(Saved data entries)

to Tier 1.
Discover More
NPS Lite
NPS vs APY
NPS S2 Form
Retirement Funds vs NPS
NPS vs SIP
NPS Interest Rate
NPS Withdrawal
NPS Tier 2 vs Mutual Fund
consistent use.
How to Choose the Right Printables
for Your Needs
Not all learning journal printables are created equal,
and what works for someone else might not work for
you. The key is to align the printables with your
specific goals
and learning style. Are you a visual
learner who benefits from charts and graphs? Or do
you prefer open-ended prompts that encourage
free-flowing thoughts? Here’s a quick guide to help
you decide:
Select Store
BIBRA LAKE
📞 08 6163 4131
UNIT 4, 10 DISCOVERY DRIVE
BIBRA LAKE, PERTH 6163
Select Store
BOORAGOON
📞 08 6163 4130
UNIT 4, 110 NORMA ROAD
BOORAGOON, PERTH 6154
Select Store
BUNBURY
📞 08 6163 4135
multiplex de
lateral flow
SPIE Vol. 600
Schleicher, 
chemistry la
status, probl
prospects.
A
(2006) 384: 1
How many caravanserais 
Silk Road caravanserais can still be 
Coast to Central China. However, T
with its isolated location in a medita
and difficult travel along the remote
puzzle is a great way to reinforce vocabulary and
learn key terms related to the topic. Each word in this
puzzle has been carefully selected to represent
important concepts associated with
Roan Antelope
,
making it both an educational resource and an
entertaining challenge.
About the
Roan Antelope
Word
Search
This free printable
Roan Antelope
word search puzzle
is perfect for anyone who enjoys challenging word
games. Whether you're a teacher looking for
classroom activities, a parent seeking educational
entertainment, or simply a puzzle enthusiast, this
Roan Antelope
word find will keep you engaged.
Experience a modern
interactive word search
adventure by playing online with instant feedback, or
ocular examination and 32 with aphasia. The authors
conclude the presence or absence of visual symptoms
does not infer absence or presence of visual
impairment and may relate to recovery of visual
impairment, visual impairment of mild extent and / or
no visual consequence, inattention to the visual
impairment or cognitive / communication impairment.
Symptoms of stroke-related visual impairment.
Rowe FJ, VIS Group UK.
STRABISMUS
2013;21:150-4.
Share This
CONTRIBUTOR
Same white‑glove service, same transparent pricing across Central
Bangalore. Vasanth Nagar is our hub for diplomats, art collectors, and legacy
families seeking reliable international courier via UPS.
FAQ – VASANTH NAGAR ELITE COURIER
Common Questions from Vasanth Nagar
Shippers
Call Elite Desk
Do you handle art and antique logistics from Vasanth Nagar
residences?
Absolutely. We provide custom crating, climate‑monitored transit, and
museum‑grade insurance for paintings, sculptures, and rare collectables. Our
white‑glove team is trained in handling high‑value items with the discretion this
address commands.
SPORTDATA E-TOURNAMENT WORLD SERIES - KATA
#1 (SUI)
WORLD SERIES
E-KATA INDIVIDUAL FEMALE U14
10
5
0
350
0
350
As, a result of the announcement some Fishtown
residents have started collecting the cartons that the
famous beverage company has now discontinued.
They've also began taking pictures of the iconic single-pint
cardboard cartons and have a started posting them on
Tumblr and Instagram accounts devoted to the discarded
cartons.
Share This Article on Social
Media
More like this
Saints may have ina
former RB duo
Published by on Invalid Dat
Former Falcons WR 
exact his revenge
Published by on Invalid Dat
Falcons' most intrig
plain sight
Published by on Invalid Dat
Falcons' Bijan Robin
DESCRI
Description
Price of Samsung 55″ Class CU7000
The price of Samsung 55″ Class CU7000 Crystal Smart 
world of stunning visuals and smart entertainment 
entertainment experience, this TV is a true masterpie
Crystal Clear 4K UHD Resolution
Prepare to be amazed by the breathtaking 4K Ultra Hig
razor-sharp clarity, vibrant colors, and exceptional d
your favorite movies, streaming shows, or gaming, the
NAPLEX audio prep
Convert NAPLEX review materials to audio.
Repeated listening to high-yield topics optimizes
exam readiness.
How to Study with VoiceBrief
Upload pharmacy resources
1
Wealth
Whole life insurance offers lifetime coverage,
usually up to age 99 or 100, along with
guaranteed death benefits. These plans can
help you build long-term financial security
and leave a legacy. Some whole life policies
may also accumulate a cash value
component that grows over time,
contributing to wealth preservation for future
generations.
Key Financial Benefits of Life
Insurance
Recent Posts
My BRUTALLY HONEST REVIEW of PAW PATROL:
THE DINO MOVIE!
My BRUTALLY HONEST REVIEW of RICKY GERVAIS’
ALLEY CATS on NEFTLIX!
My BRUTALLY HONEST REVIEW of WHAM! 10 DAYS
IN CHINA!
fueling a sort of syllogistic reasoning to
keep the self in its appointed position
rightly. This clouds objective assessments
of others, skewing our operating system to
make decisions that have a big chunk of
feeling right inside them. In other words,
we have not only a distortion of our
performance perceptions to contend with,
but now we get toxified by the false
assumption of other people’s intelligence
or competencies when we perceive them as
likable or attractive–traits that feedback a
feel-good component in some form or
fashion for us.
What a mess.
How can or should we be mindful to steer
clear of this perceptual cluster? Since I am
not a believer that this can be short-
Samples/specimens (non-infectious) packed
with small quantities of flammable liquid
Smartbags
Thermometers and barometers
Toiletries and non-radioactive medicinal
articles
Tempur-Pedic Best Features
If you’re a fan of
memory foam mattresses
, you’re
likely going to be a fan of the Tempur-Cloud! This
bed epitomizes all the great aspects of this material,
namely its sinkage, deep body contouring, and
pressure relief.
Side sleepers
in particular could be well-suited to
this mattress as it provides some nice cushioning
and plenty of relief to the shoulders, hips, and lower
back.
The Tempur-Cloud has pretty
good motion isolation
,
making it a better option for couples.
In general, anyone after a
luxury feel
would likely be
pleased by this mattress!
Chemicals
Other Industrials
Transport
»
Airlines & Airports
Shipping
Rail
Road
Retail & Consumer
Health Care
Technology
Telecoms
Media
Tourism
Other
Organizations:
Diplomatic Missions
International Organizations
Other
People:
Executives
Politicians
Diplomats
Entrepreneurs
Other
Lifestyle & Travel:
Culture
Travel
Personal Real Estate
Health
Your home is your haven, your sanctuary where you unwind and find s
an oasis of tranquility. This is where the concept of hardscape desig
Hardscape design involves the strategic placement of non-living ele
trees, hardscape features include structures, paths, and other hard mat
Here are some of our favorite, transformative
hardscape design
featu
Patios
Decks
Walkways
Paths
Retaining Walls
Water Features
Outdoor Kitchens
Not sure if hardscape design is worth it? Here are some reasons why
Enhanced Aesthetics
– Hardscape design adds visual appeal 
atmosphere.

* Activity
Every record above must be duplicated exactly.

* Solution to the exercise
to Tier 1.
Discover More
NPS Lite
NPS vs APY
NPS S2 Form
Retirement Funds vs NPS
NPS vs SIP
NPS Interest Rate
NPS Withdrawal
NPS Tier 2 vs Mutual Fund
consistent use.
How to Choose the Right Printables
for Your Needs
Not all learning journal printables are created equal,
and what works for someone else might not work for
you. The key is to align the printables with your
specific goals
and learning style. Are you a visual
learner who benefits from charts and graphs? Or do
you prefer open-ended prompts that encourage
free-flowing thoughts? Here’s a quick guide to help
you decide:
Select Store
BIBRA LAKE
📞 08 6163 4131
UNIT 4, 10 DISCOVERY DRIVE
BIBRA LAKE, PERTH 6163
Select Store
BOORAGOON
📞 08 6163 4130
UNIT 4, 110 NORMA ROAD
BOORAGOON, PERTH 6154
Select Store
BUNBURY
📞 08 6163 4135
multiplex de
lateral flow
SPIE Vol. 600
Schleicher, 
chemistry la
status, probl
prospects.
A
(2006) 384: 1
How many caravanserais 
Silk Road caravanserais can still be 
Coast to Central China. However, T
with its isolated location in a medita
and difficult travel along the remote
puzzle is a great way to reinforce vocabulary and
learn key terms related to the topic. Each word in this
puzzle has been carefully selected to represent
important concepts associated with
Roan Antelope
,
making it both an educational resource and an
entertaining challenge.
About the
Roan Antelope
Word
Search
This free printable
Roan Antelope
word search puzzle
is perfect for anyone who enjoys challenging word
games. Whether you're a teacher looking for
classroom activities, a parent seeking educational
entertainment, or simply a puzzle enthusiast, this
Roan Antelope
word find will keep you engaged.
Experience a modern
interactive word search
adventure by playing online with instant feedback, or
ocular examination and 32 with aphasia. The authors
conclude the presence or absence of visual symptoms
does not infer absence or presence of visual
impairment and may relate to recovery of visual
impairment, visual impairment of mild extent and / or
no visual consequence, inattention to the visual
impairment or cognitive / communication impairment.
Symptoms of stroke-related visual impairment.
Rowe FJ, VIS Group UK.
STRABISMUS
2013;21:150-4.
Share This
CONTRIBUTOR
Same white‑glove service, same transparent pricing across Central
Bangalore. Vasanth Nagar is our hub for diplomats, art collectors, and legacy
families seeking reliable international courier via UPS.
FAQ – VASANTH NAGAR ELITE COURIER
Common Questions from Vasanth Nagar
Shippers
Call Elite Desk
Do you handle art and antique logistics from Vasanth Nagar
residences?
Absolutely. We provide custom crating, climate‑monitored transit, and
museum‑grade insurance for paintings, sculptures, and rare collectables. Our
white‑glove team is trained in handling high‑value items with the discretion this
address commands.
SPORTDATA E-TOURNAMENT WORLD SERIES - KATA
#1 (SUI)
WORLD SERIES
E-KATA INDIVIDUAL FEMALE U14
10
5
0
350
0
350
As, a result of the announcement some Fishtown
residents have started collecting the cartons that the
famous beverage company has now discontinued.
They've also began taking pictures of the iconic single-pint
cardboard cartons and have a started posting them on
Tumblr and Instagram accounts devoted to the discarded
cartons.
Share This Article on Social
Media
More like this
Saints may have ina
former RB duo
Published by on Invalid Dat
Former Falcons WR 
exact his revenge
Published by on Invalid Dat
Falcons' most intrig
plain sight
Published by on Invalid Dat
Falcons' Bijan Robin
DESCRI
Description
Price of Samsung 55″ Class CU7000
The price of Samsung 55″ Class CU7000 Crystal Smart 
world of stunning visuals and smart entertainment 
entertainment experience, this TV is a true masterpie
Crystal Clear 4K UHD Resolution
Prepare to be amazed by the breathtaking 4K Ultra Hig
razor-sharp clarity, vibrant colors, and exceptional d
your favorite movies, streaming shows, or gaming, the
NAPLEX audio prep
Convert NAPLEX review materials to audio.
Repeated listening to high-yield topics optimizes
exam readiness.
How to Study with VoiceBrief
Upload pharmacy resources
1
Wealth
Whole life insurance offers lifetime coverage,
usually up to age 99 or 100, along with
guaranteed death benefits. These plans can
help you build long-term financial security
and leave a legacy. Some whole life policies
may also accumulate a cash value
component that grows over time,
contributing to wealth preservation for future
generations.
Key Financial Benefits of Life
Insurance
Recent Posts
My BRUTALLY HONEST REVIEW of PAW PATROL:
THE DINO MOVIE!
My BRUTALLY HONEST REVIEW of RICKY GERVAIS’
ALLEY CATS on NEFTLIX!
My BRUTALLY HONEST REVIEW of WHAM! 10 DAYS
IN CHINA!
fueling a sort of syllogistic reasoning to
keep the self in its appointed position
rightly. This clouds objective assessments
of others, skewing our operating system to
make decisions that have a big chunk of
feeling right inside them. In other words,
we have not only a distortion of our
performance perceptions to contend with,
but now we get toxified by the false
assumption of other people’s intelligence
or competencies when we perceive them as
likable or attractive–traits that feedback a
feel-good component in some form or
fashion for us.
What a mess.
How can or should we be mindful to steer
clear of this perceptual cluster? Since I am
not a believer that this can be short-
Samples/specimens (non-infectious) packed
with small quantities of flammable liquid
Smartbags
Thermometers and barometers
Toiletries and non-radioactive medicinal
articles
Tempur-Pedic Best Features
If you’re a fan of
memory foam mattresses
, you’re
likely going to be a fan of the Tempur-Cloud! This
bed epitomizes all the great aspects of this material,
namely its sinkage, deep body contouring, and
pressure relief.
Side sleepers
in particular could be well-suited to
this mattress as it provides some nice cushioning
and plenty of relief to the shoulders, hips, and lower
back.
The Tempur-Cloud has pretty
good motion isolation
,
making it a better option for couples.
In general, anyone after a
luxury feel
would likely be
pleased by this mattress!
Chemicals
Other Industrials
Transport
»
Airlines & Airports
Shipping
Rail
Road
Retail & Consumer
Health Care
Technology
Telecoms
Media
Tourism
Other
Organizations:
Diplomatic Missions
International Organizations
Other
People:
Executives
Politicians
Diplomats
Entrepreneurs
Other
Lifestyle & Travel:
Culture
Travel
Personal Real Estate
Health
Your home is your haven, your sanctuary where you unwind and find s
an oasis of tranquility. This is where the concept of hardscape desig
Hardscape design involves the strategic placement of non-living ele
trees, hardscape features include structures, paths, and other hard mat
Here are some of our favorite, transformative
hardscape design
featu
Patios
Decks
Walkways
Paths
Retaining Walls
Water Features
Outdoor Kitchens
Not sure if hardscape design is worth it? Here are some reasons why
Enhanced Aesthetics
– Hardscape design adds visual appeal 
atmosphere.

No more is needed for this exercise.